Summer 1995

Digital Filter Response Curves

I have been following the discussion between Rune, Dr. David E. Hyre, and Jason about FIR-filters. I will admit now that I know very little about FIR filters, but I will take a stab at it and explain what I know. Maybe I can bring others up to speed as to what these three intellectuals are talking about. Tell me if I made mistakes.

Impulse Response:

Digital equipment works at a sampling frequency (call it s). If we want to find the frequency response of that digital equipment, we can perform tests. One of these tests is the impulse response test. Because of the sampling frequency, the duration of this impulse will appear to the processor as no less than 1/s seconds. (Lets make the assumption now that there are no curve-smoothing functions in the equipment.)

Each '*' is a sample:

                     *<-our impulse spike

********************* *********************
                   ->||<- 1/s

If we take the Fourier transform of this we can find the frequency response of the digital equipment.
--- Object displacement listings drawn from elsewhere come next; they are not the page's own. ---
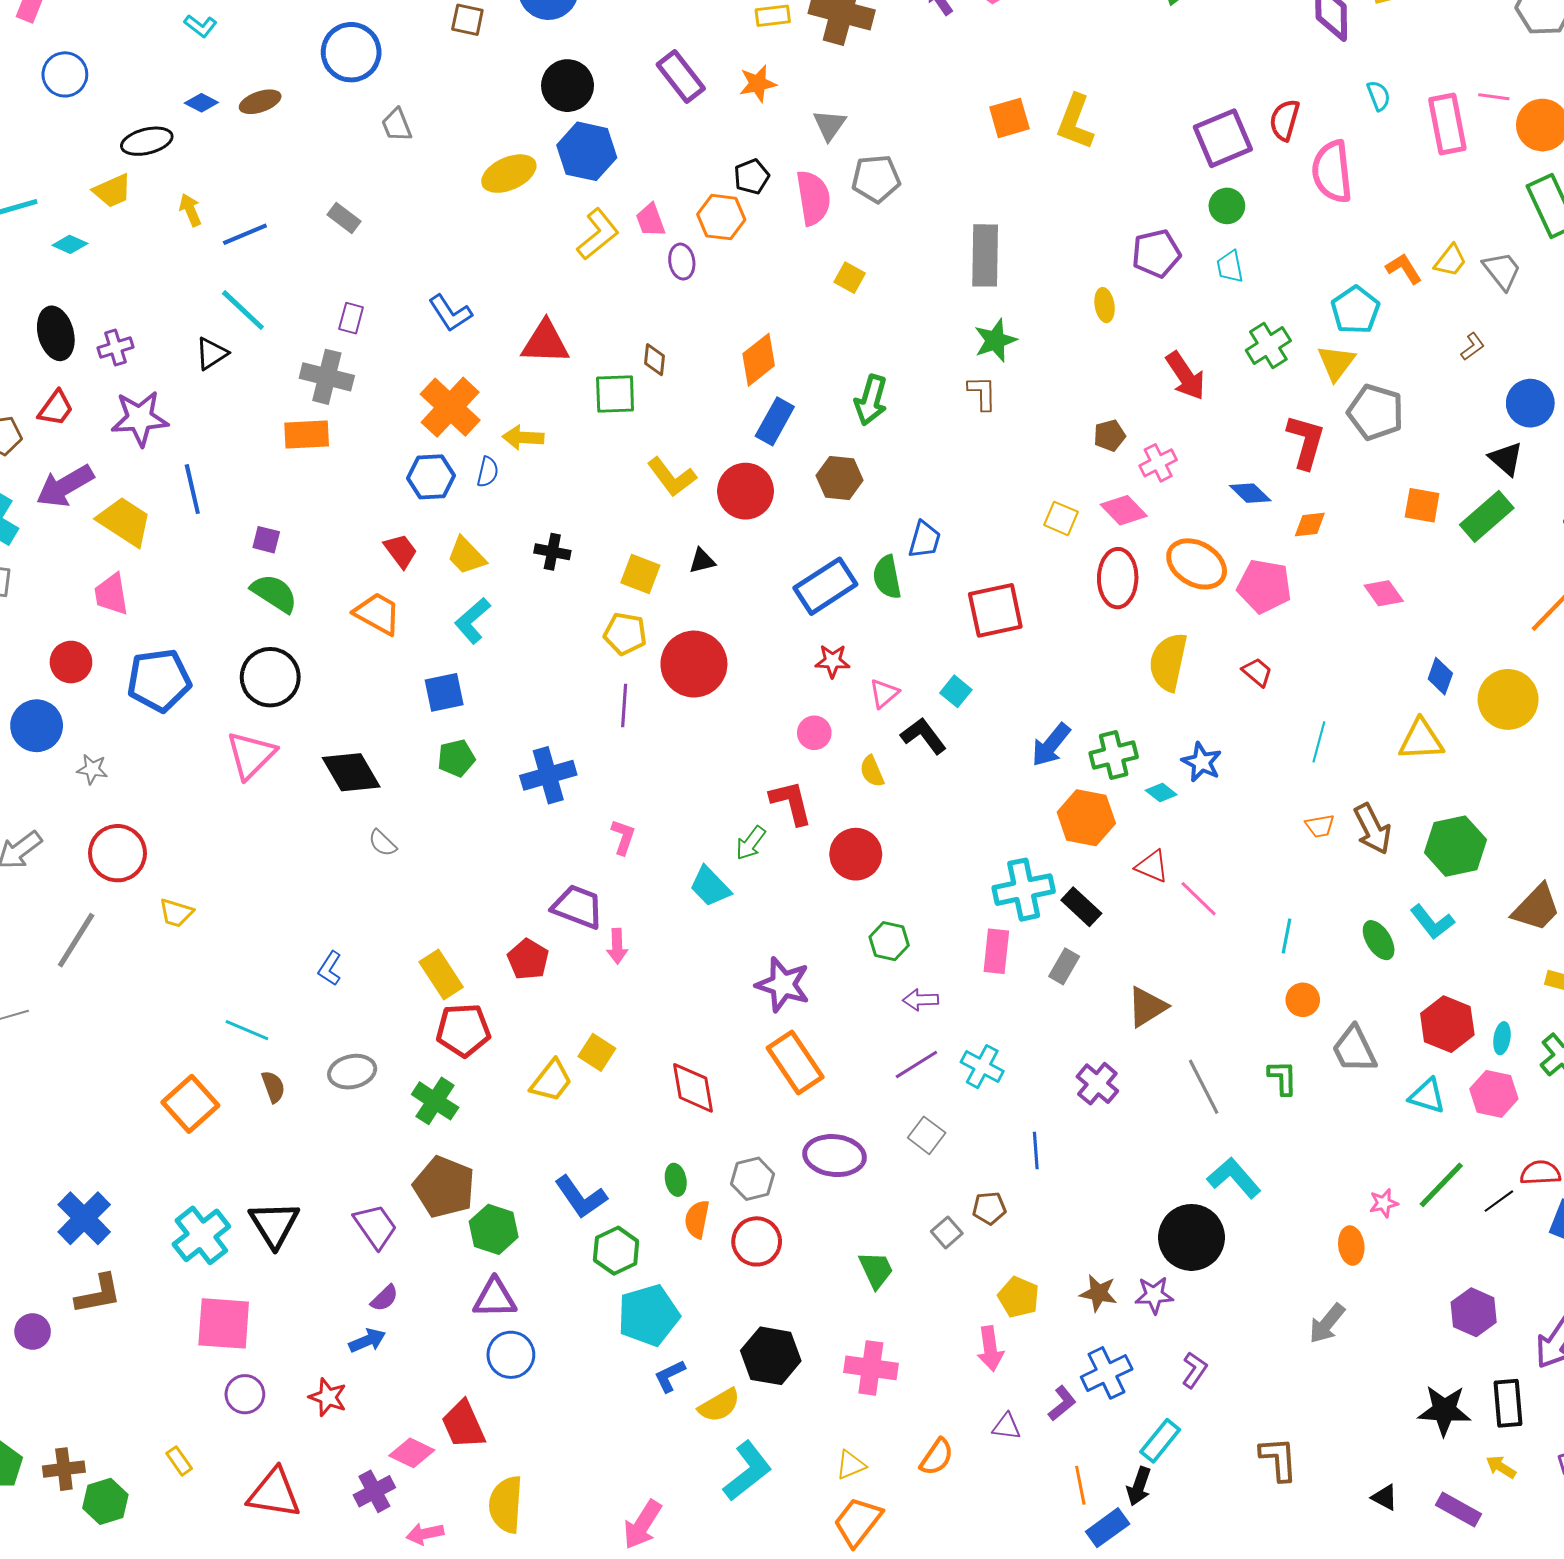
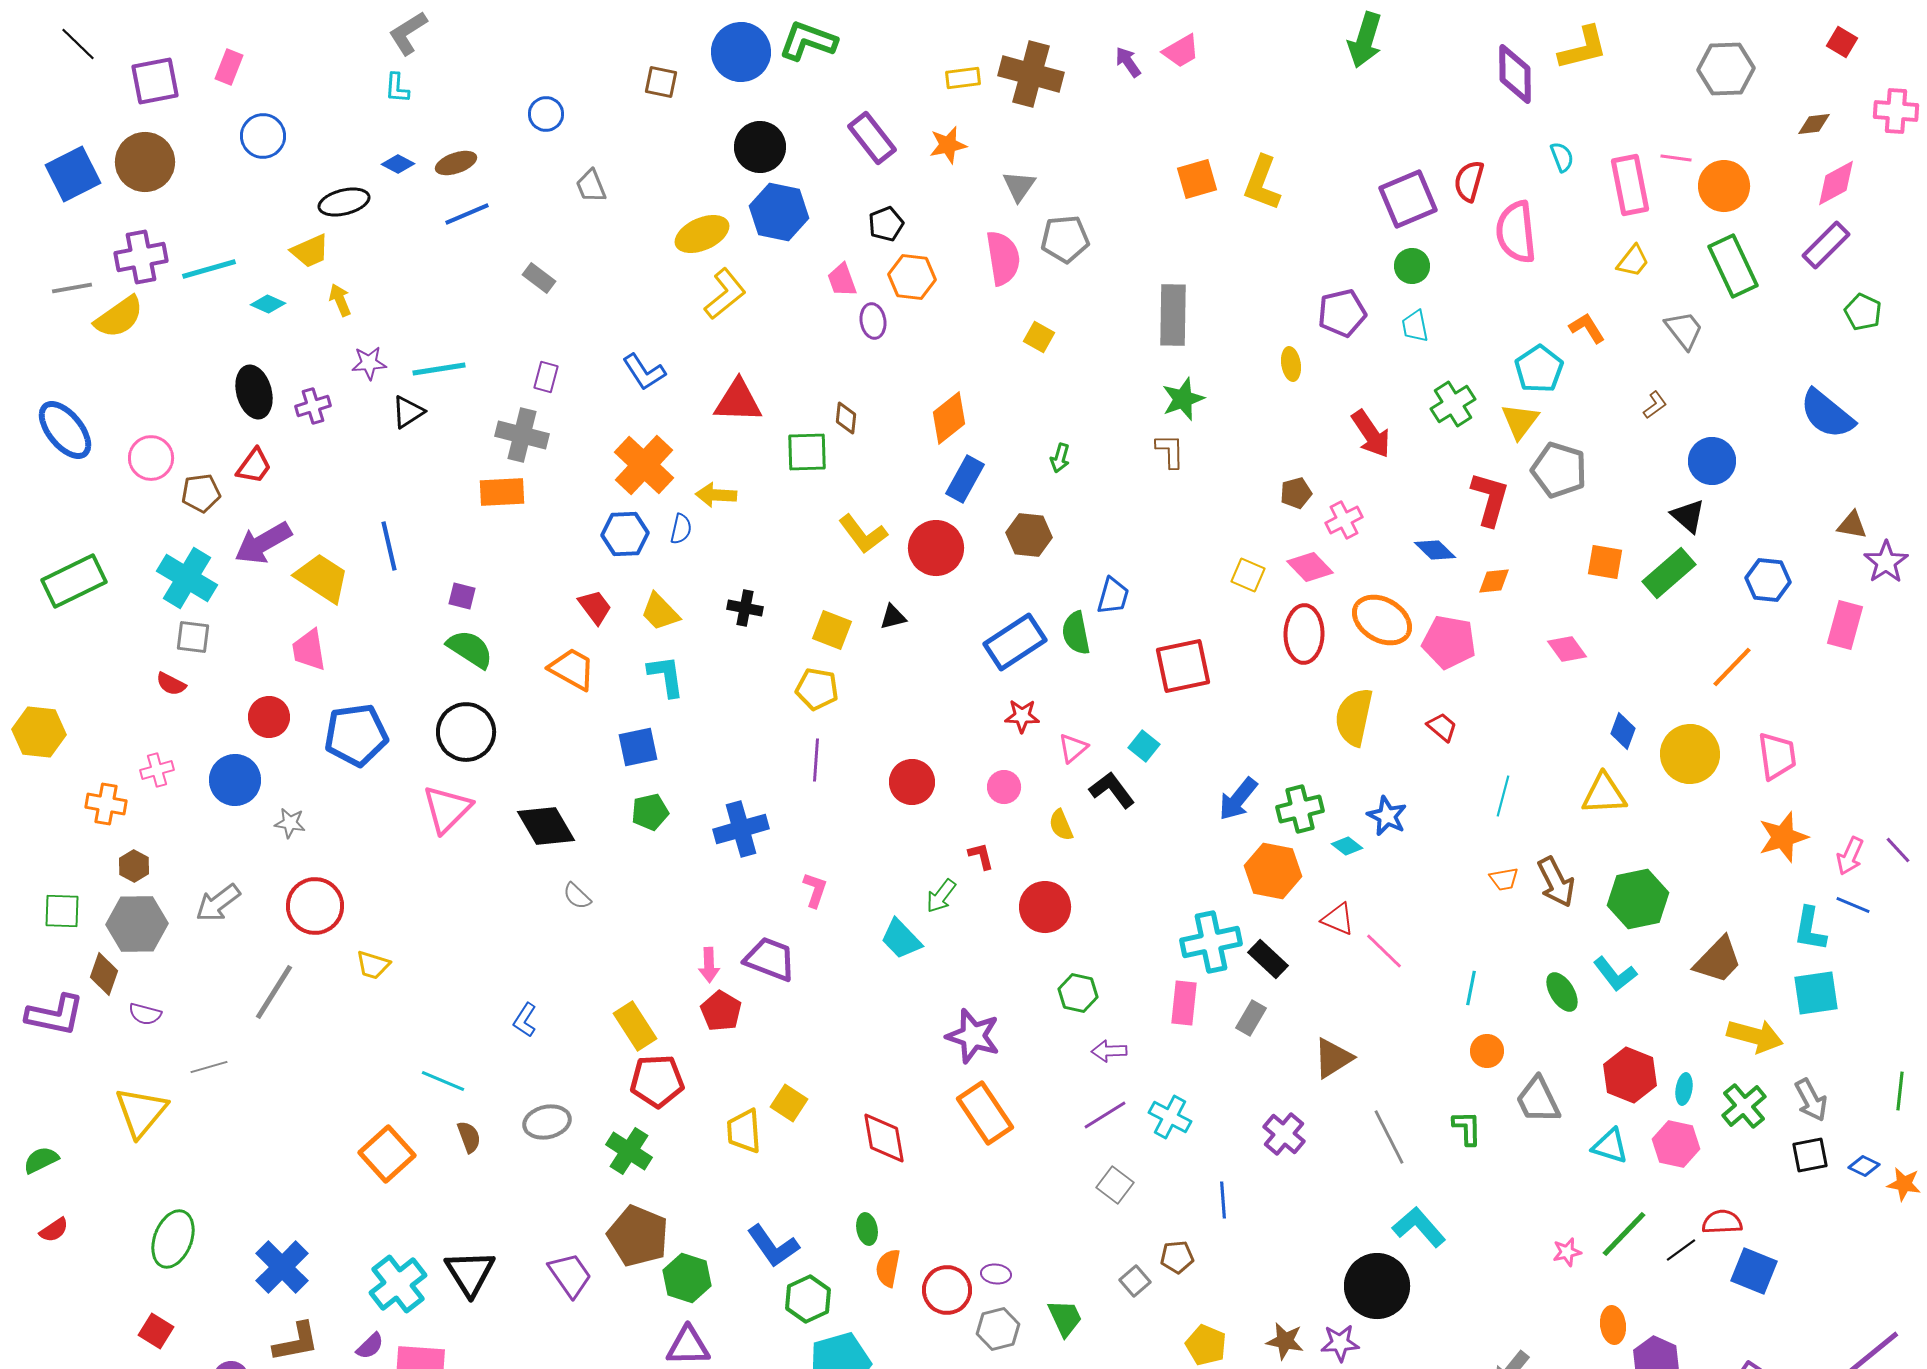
cyan L-shape: (200, 26) -> (397, 88), turned 56
blue circle: (351, 52) -> (546, 114), size x0.6
black pentagon: (752, 177) -> (886, 224), moved
yellow arrow: (190, 210) -> (340, 300), moved
blue line: (245, 234) -> (467, 214), moved
yellow L-shape: (598, 234) -> (725, 294), moved
yellow trapezoid: (1450, 261) -> (1633, 261), moved
cyan line: (243, 310) -> (439, 369), turned -52
green arrow: (871, 400) -> (1060, 458), size x0.6
purple star: (140, 418) -> (369, 363), moved, size x0.6
cyan L-shape: (472, 621) -> (666, 676), turned 123
red circle: (694, 664) -> (912, 782), moved, size x0.7
red L-shape: (791, 803) -> (981, 856), size x0.6
pink arrow: (617, 946) -> (709, 965), moved
yellow trapezoid: (551, 1081) -> (744, 1131), turned 138
purple ellipse: (835, 1156) -> (996, 1274), moved, size x0.5
gray hexagon: (753, 1179) -> (998, 1329), moved
orange ellipse: (1351, 1246) -> (1613, 1325), moved
purple semicircle: (384, 1298) -> (370, 1346), moved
We will find that the response is:

        K * sin(pi*f/s)
Resp = ----------------- (where K is some constant)
           pi*f/s

It is interesting to notice that for any maximum frequency, F, we can find an s so that the function above is very close to K for all f<F. That means that if a digital circuit has a high enough s then it will have a flat frequency response in the 0 thru 20kHz range.

Unfortunately, s is not large enough in the digital equipment we have today. When s=44kHz then the response at 20kHz is .69*K, or in other words down by 3.2dB. You can see the amount of error can be reduced by using 96kHz sampling frequency, then the response is down to only .93*K, or .63dB. Here is a graph of the impulse response for 44kHz.

100**********
 90          ********                 Voltage wrt frequency response
 80                  ******
 70                        ******
 60                              ******
 50                                    ******
 40                                          ******
 30                                                ******
 20                                                      *****
 10                                                           ****
  0-----------------------------+---------------------------------***
                                20 22                               44

This is what I think Rune is talking about; the sin(x)/x error at 20 kHz will be -3.2dB. Relatively lower sampling frequencies result in more deviation from the flat impulse response.

Steady State Response:

Lets test the frequency response of digital equipment wrt constant sine waves. If you draw a sine wave on your piece of paper, and then place points equidistant along the x axis you will notice that some points will fall on the same x position as the maximum of the sine wave (if you're lucky). At other positions along the x axis you will notice that the maximum of the sine wave will fall right in-between two points.

Consider the sine wave as the input analog signal, and the points as the samples made by the digital equipment. From this you can understand how the equipment 'sees' the input wave form. There will be errors of course. Given a constant input sine wave, the digital filter will interpret the maximum amplitude differently depending on when the sampling points fell on the sine wave. For instance, the maximum amplitude is determined correctly when the sample point lands on the maximum of the sine wave, and is underestimated when the maximum lays between two adjacent points. The maximum underestimation error is a function of the input frequency (f) and the sampling frequency (s):

MAX UNDERESTIMATION ERROR = 1-cos(pi*f/s) (all f < s/2)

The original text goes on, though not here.